In this small project we will use the logistic regression to predict breast cancer using the dataset providad in sklearn

In [0]:
# Importing libraries
import numpy as np
import pandas as pd
import matplotlib.pyplot as plt
from sklearn import datasets
from sklearn.model_selection import train_test_split
from sklearn.preprocessing import StandardScaler
from sklearn.linear_model import LogisticRegression
from sklearn.metrics import confusion_matrix
# the next libraries are for metrics of the model
from sklearn.metrics import precision_score, accuracy_score, recall_score, f1_score, roc_auc_score

In [2]:
# Importing the dataset
dataset = datasets.load_breast_cancer()
dataset.keys()

dict_keys(['data', 'target', 'target_names', 'DESCR', 'feature_names', 'filename'])

In [0]:
# A brief explication of the dataset
print(dataset.DESCR)

In [0]:
# For this case, all the information about the tumour is set on X
# y is 1 if the tumor is malignant and 0 if it is benign
X = dataset.data
y = dataset.target

In [0]:
# Dividing the data into train and test
x_train, x_test, y_train, y_test = train_test_split(X,y, test_size =0.2)

In [0]:
# The next step is scaling the data in the same magnitude
# because some variables are in gr, ml, mm
# They are in a differente type of measure
# We use fit_transform just in the train_data beacause we want to 
# normalize that value, if we use it in test too the model will have a 
# doble vectorization

scaler = StandardScaler()
x_train = scaler.fit_transform(x_train)
x_test = scaler.transform(x_test)

In [0]:
# Calling the model
log = LogisticRegression()

In [18]:
# Training the model
log.fit(x_train, y_train)

LogisticRegression(C=1.0, class_weight=None, dual=False, fit_intercept=True,
                   intercept_scaling=1, l1_ratio=None, max_iter=100,
                   multi_class='auto', n_jobs=None, penalty='l2',
                   random_state=None, solver='lbfgs', tol=0.0001, verbose=0,
                   warm_start=False)

In [0]:
# Making predictions with the test data
y_pred = log.predict(x_test)

In [23]:
# Now it's time to see how many good predictions has the model 
# To do that we will use a confusion matrix
matrix = confusion_matrix(y_test, y_pred)
print(matrix)

[[33  4]
 [ 0 77]]




1.   33 values where predicted as malignant cancer and indeed the data tell us that they are cancer.
2.   77 observations where predicted as benign and effectively the data is showed as benign
3.   4 cases where observated as benign and in real they are malignant
4.   0 cases diagnosticated as malignant and in real are benign.


In [55]:
# the intercept of our model
log.intercept_

array([0.00652354])

In [54]:
# The coef of our model
log.coef_

array([[-0.31298084, -0.48109077, -0.32639824, -0.38086679, -0.31257755,
         0.41326128, -1.02756373, -1.01200474,  0.23797808,  0.298702  ,
        -1.19555254,  0.20383072, -0.85581427, -0.86757443, -0.22583281,
         1.20896325, -0.03557877, -0.45911753,  0.3193126 ,  0.61196531,
        -0.9795635 , -0.90350727, -0.92216016, -0.92579619, -0.65991489,
         0.18123455, -0.91688204, -0.76679806, -0.8348285 , -0.48503981]])
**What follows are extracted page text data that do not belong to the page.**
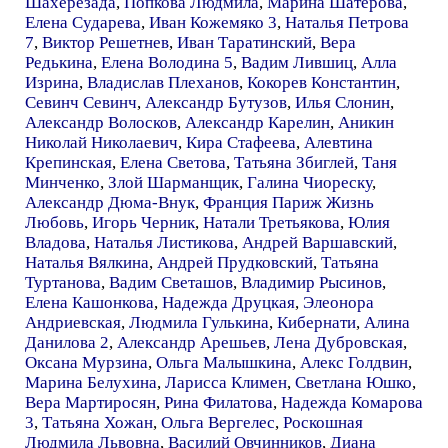
Шахерезада
,
Попкова Людмила
,
Марина Шатерова
,
Елена Сударева
,
Иван Кожемяко 3
,
Наталья Петрова
7
,
Виктор Решетнев
,
Иван Таратинский
,
Вера
Редькина
,
Елена Володина 5
,
Вадим Лившиц
,
Алла
Изрина
,
Владислав Плеханов
,
Кокорев Константин
,
Севинч Севинч
,
Александр Бутузов
,
Илья Слонин
,
Александр Волосков
,
Александр Карелин
,
Аникин
Николай Николаевич
,
Кира Стафеева
,
Алевтина
Крепинская
,
Елена Светова
,
Татьяна Збиглей
,
Таня
Минченко
,
Злой Шарманщик
,
Галина Чиореску
,
Александр Дюма-Внук
,
Франция Париж Жизнь
Любовь
,
Игорь Черник
,
Натали Третьякова
,
Юлия
Владова
,
Наталья Листикова
,
Андрей Варшавский
,
Наталья Вялкина
,
Андрей Прудковский
,
Татьяна
Туртанова
,
Вадим Светашов
,
Владимир Рысинов
,
Елена Кашонкова
,
Надежда Друцкая
,
Элеонора
Андриевская
,
Людмила Гулькина
,
Кибернати
,
Алина
Данилова 2
,
Александр Арешьев
,
Лена Дубровская
,
Оксана Мурзина
,
Ольга Малышкина
,
Алекс Голдвин
,
Марина Белухина
,
Ларисса Климен
,
Светлана Юшко
,
Вера Мартиросян
,
Рина Филатова
,
Надежда Комарова
3
,
Татьяна Хожан
,
Ольга Вергелес
,
Роскошная
Людмила Львовна
,
Василий Овчинников
,
Диана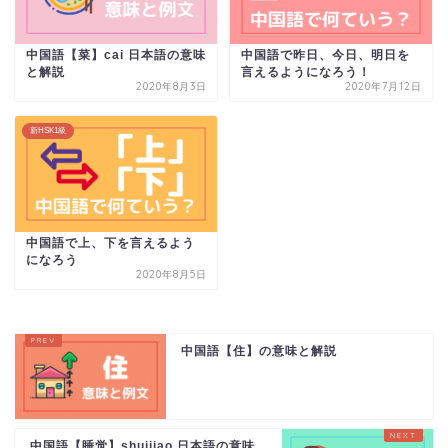
中国語【菜】cai 日本語の意味
中国語で昨日、今日、明日を
と解説
言えるようになろう！
2020年8月3日
2020年7月12日
新HSK1級
中国語で上、下を言えるよう
になろう
2020年8月5日
中国語【住】の意味と解説
中国語【睡觉】shuijiao 日本語の意味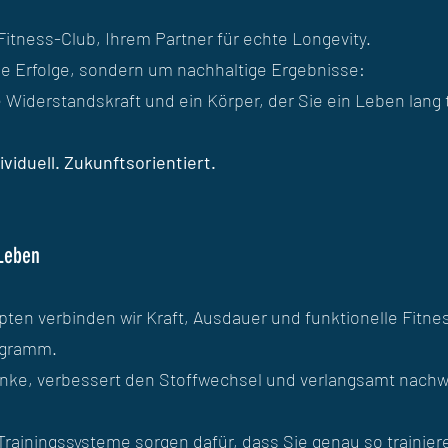
ess-Club, Ihrem Partner für echte Longevity.
ige Erfolge, sondern um nachhaltige Ergebnisse:
e Widerstandskraft und ein Körper, der Sie ein Leben lang t
ividuell. Zukunftsorientiert.
 Leben
ten verbinden wir Kraft, Ausdauer und funktionelle Fitne
ogramm.
nke, verbessert den Stoffwechsel und verlangsamt nachw
Trainingssysteme sorgen dafür, dass Sie genau so trainier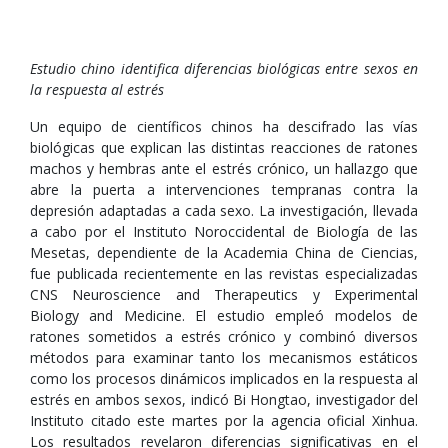
Estudio chino identifica diferencias biológicas entre sexos en
la respuesta al estrés
Un equipo de científicos chinos ha descifrado las vías
biológicas que explican las distintas reacciones de ratones
machos y hembras ante el estrés crónico, un hallazgo que
abre la puerta a intervenciones tempranas contra la
depresión adaptadas a cada sexo. La investigación, llevada
a cabo por el Instituto Noroccidental de Biología de las
Mesetas, dependiente de la Academia China de Ciencias,
fue publicada recientemente en las revistas especializadas
CNS Neuroscience and Therapeutics y Experimental
Biology and Medicine. El estudio empleó modelos de
ratones sometidos a estrés crónico y combinó diversos
métodos para examinar tanto los mecanismos estáticos
como los procesos dinámicos implicados en la respuesta al
estrés en ambos sexos, indicó Bi Hongtao, investigador del
Instituto citado este martes por la agencia oficial Xinhua.
Los resultados revelaron diferencias significativas en el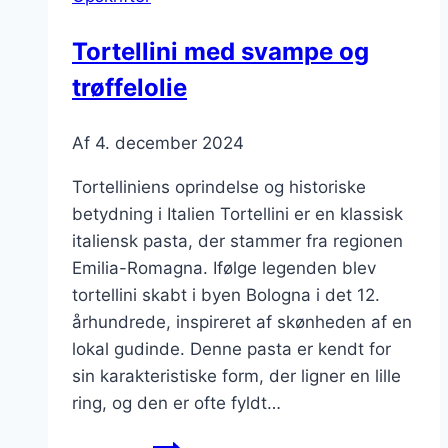
lime
dressing
Tortellini med svampe og
trøffelolie
Af
4. december 2024
Tortelliniens oprindelse og historiske
betydning i Italien Tortellini er en klassisk
italiensk pasta, der stammer fra regionen
Emilia-Romagna. Ifølge legenden blev
tortellini skabt i byen Bologna i det 12.
århundrede, inspireret af skønheden af en
lokal gudinde. Denne pasta er kendt for
sin karakteristiske form, der ligner en lille
ring, og den er ofte fyldt…
Tortellini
$$y = \frac{0.00652354}{(1+e^{-x})} $$

Where x is the vector showed before

In [29]:
# Tests to the model
precision = precision_score(y_test, y_pred)
accuracy = accuracy_score(y_test, y_pred)
recall = recall_score(y_test, y_pred)
f1 = f1_score(y_test, y_pred)
precision, accuracy, recall, f1

(0.9506172839506173, 0.9649122807017544, 1.0, 0.9746835443037974)

In [31]:
# ROC curve
roc_auc = roc_auc_score(y_test, y_pred)
roc_auc

0.9459459459459459

Our model is pretty good :)


In [51]:
# Making a simple prediction when all x values are ones
x_new = np.ones(30).reshape(1,-1)
y_pred_new = log.predict(x_new)
y_pred_new

array([0])

Our prediction tell us that the when the tomour has that values(ones) is benign. Remind that if the predict values is >= 0.5 is consider 1 and if it is <0.5 is consider as 0.